La guerre fait rage au Soudan, les négociations piétinent
Les combats continuent dans la capitale Khartoum et dans d’autres régions du Soudan, alors que les discussions sur une trêve piétinent en Arabie saoudite.
Dans la capitale, cinq millions d’habitants vivent pour la quatrième semaine consécutive barricadés chez eux, par peur des balles perdues.
Sans eau ni électricité, avec des stocks de nourriture quasiment à sec et de moins en moins d’argent en poche, ils survivent sous une chaleur écrasante grâce à des réseaux de solidarité entre voisins et proches. Le réseau téléphonique ou internet va et vient au gré des efforts des compagnies de télécommunications qui peinent à trouver du carburant pour faire tourner les générateurs.
750 morts, 5 000 blessés
Les combats opposent depuis le 15 avril les camps du chef de l’armée Abdel Fattah al-Burhane et du patron des redoutés paramilitaires des Forces de soutien rapide (FSR) Mohamed Hamdane Daglo, qui avaient pourtant mené ensemble un putsch en 2021. Les nombreuses trêves annoncées n’ont été quasiment pas respectées, l’ONG Acled dénombre déjà plus de 750 morts dans le pays, et les autorités soudanaises 5 000 blessés.
De l’autre côté de la mer Rouge, à Jeddah en Arabie saoudite, les émissaires des deux camps sont censés négocier une trêve. Ces « pré-discussions » sont uniquement « techniques », tempèrent depuis plusieurs jours les négociateurs soudanais et internationaux. Elles ne concernent aucun volet politique dans un pays en plein marasme depuis le putsch de 2021.
Elles se limiteront, assurent les experts, à dégager des corridors sécurisés pour l’aide humanitaire qui arrive sur la côte est, à Port-Soudan, afin de nourrir et soigner les civils pris au piège à Khartoum et au Darfour, autre région très touchée par les affrontements, située dans l’ouest frontalier du Tchad. Dans ces deux zones, quasiment plus aucun hôpital ne fonctionne et les réserves humanitaires ont été bombardées ou pillées dans leur majorité.
« Attirer les bonnes grâces des Saoudiens et des Américains »
Les pourparlers à Jeddah n’ont pas débouché sur des « progrès majeurs » pour l’instant, affirme un diplomate saoudien au deuxième jour des discussions.
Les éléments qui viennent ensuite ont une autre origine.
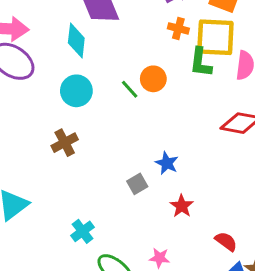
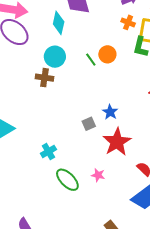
brown cross: (65, 143) -> (45, 78), moved, turned 30
red star: (182, 206) -> (117, 142), size x1.8

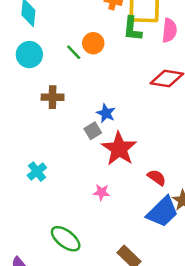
brown cross: (45, 78) -> (53, 97), moved
gray square: (89, 124) -> (93, 131), moved
green ellipse: (67, 180) -> (66, 239), moved

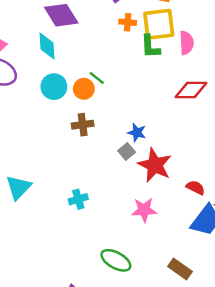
orange circle: (93, 43) -> (84, 89), moved
cyan cross: (37, 172) -> (78, 199), turned 30
pink star: (102, 192) -> (144, 210), size x1.5

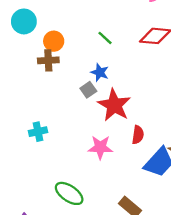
green line: (97, 78) -> (105, 38), moved
orange circle: (84, 89) -> (54, 41), moved
red semicircle: (196, 188) -> (138, 135), moved, turned 66

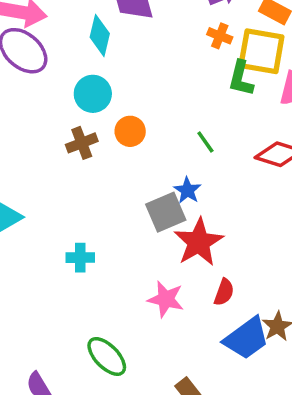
brown cross: (48, 60) -> (82, 143), moved, turned -30
gray square: (88, 90) -> (166, 212), size x1.6

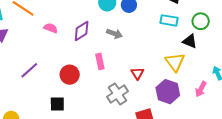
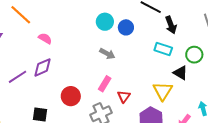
purple diamond: (82, 31) -> (42, 67), moved
pink rectangle: (100, 61) -> (105, 84), moved, turned 35
red circle: (70, 75) -> (71, 96), moved

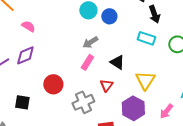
gray arrow: (107, 54) -> (90, 42), turned 119
black triangle: (180, 73) -> (117, 62), moved
pink rectangle: (105, 84) -> (87, 62), moved

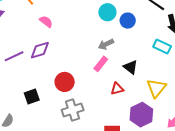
red triangle: (106, 85) -> (117, 89), turned 32
black square: (22, 102) -> (32, 96), turned -35
gray cross: (83, 102) -> (73, 110), moved

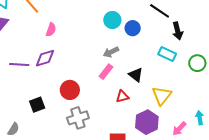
pink semicircle: (46, 22) -> (51, 30), turned 72
purple line: (14, 56) -> (19, 65), turned 30

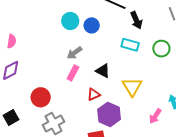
purple hexagon: (147, 122) -> (109, 114), moved

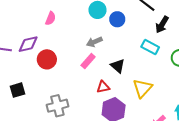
black arrow: (136, 20) -> (162, 25), turned 42
pink semicircle: (12, 41) -> (51, 18), moved
red circle: (41, 97) -> (47, 59), moved

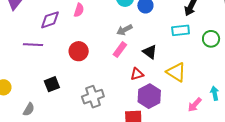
purple diamond: (28, 44) -> (50, 20), moved
cyan rectangle: (150, 47) -> (181, 30), turned -30
yellow triangle: (142, 88) -> (176, 72), turned -35

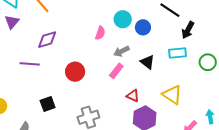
pink semicircle: (79, 10) -> (100, 33), moved
black triangle: (150, 52) -> (147, 62), moved
red triangle: (137, 74) -> (133, 96), turned 40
Le responsable de l’ONU pour les affaires humanitaires, Martin Griffiths, arrivé dimanche à Jeddah, a demandé à y participer. Pour Kholood Khair, spécialiste du Soudan, le manque de résultat n’est pas surprenant. Avec ces pourparlers, les deux camps cherchent surtout « à s’attirer les bonnes grâces des Saoudiens et des Américains, plutôt que d’arriver à un accord », dit-elle. De plus, les partisans d’un pouvoir civil, écartés depuis le putsch et qui font le lien avec les humanitaires sur le terrain, ne sont pas représentés à Jeddah. Tout comme les acteurs qui pourraient changer la donne, note-t-elle, en référence aux Emirats arabes unis, grands alliés de Daglo, et l’Égypte, partenaire historique de l’armée soudanaise. Ces deux pays « sont les seuls qui sont parvenus jusqu’ici à arracher une trêve et à la faire respecter », ditelle.
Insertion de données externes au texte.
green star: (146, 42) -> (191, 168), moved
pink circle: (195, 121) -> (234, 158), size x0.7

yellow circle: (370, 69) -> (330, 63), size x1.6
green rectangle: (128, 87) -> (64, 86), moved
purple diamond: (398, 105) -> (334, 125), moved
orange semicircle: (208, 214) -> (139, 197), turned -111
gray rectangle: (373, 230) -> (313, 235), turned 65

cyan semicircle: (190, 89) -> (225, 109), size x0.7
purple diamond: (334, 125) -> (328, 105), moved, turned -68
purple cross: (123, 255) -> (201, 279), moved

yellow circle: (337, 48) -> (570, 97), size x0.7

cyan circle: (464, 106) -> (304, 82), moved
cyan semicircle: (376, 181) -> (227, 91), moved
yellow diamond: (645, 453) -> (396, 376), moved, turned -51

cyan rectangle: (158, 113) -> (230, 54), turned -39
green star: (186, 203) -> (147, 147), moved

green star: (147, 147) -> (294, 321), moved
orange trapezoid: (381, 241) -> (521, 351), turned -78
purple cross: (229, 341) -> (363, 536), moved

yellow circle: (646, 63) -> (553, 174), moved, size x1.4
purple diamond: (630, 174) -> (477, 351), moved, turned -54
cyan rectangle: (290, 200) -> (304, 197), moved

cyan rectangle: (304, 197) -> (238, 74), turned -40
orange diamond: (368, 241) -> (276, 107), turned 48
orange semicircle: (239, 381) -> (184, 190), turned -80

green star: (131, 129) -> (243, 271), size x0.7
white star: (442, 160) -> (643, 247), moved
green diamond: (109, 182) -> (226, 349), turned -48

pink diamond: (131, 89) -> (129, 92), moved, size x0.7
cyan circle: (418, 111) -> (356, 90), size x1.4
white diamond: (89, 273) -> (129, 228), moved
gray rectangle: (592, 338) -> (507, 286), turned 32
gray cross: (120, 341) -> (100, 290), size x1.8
Une guerre commencée le 15 avril
La guerre a débuté le 15 avril après l’échec des négociations politiques sur l’intégration des FSR à l’armée. Parallèlement aux Américains et Saoudiens, l’Union africaine – qui a suspendu le Soudan en 2021 et n’a donc plus de grands leviers de pression – et l’Igad, le bloc régional d’Afrique de l’Est dont fait partie le pays, tentent d’organiser des discussions sous l’égide du président du Soudan du Sud, Salva Kiir.
Ce dernier a reçu hier à Juba un émissaire du général Burhane, pour qui les discussions de Jeddah ne diminuent pas « le rôle que l’Igad et le président Salva Kiir » pourrait jouer dans les négociations entre les deux généraux.